[Data to process]
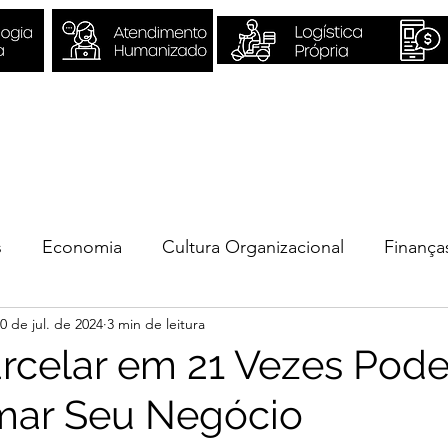
Sobre Nós
Quero ser Valori
s
Economia
Cultura Organizacional
Finança
0 de jul. de 2024
3 min de leitura
ios
celar em 21 Vezes Pod
mar Seu Negócio
e 5 estrelas.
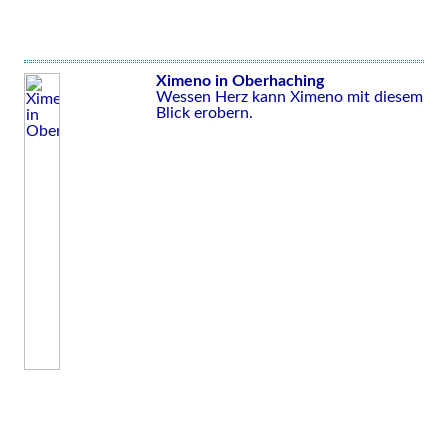
Ximeno in Oberhaching
Wessen Herz kann Ximeno mit diesem
Blick erobern.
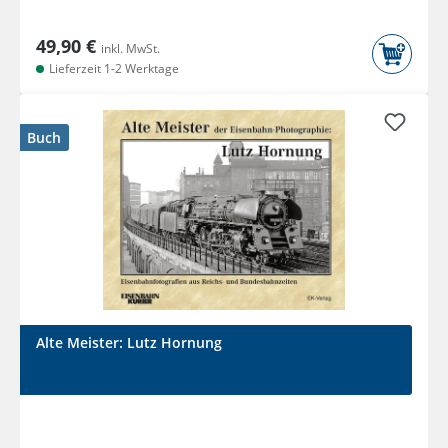
49,90 €
inkl. MwSt.
Lieferzeit 1-2 Werktage
Buch
Alte Meister: Lutz Hornung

[Activity] Write out the data above exactly, minus any images.

[Task result]
Sobre Nós
Quero ser Valori
s
Economia
Cultura Organizacional
Finança
0 de jul. de 2024
3 min de leitura
ios
celar em 21 Vezes Pod
mar Seu Negócio
e 5 estrelas.
Ximeno in Oberhaching
Wessen Herz kann Ximeno mit diesem
Blick erobern.
49,90 €
inkl. MwSt.
Lieferzeit 1-2 Werktage
Buch
Alte Meister: Lutz Hornung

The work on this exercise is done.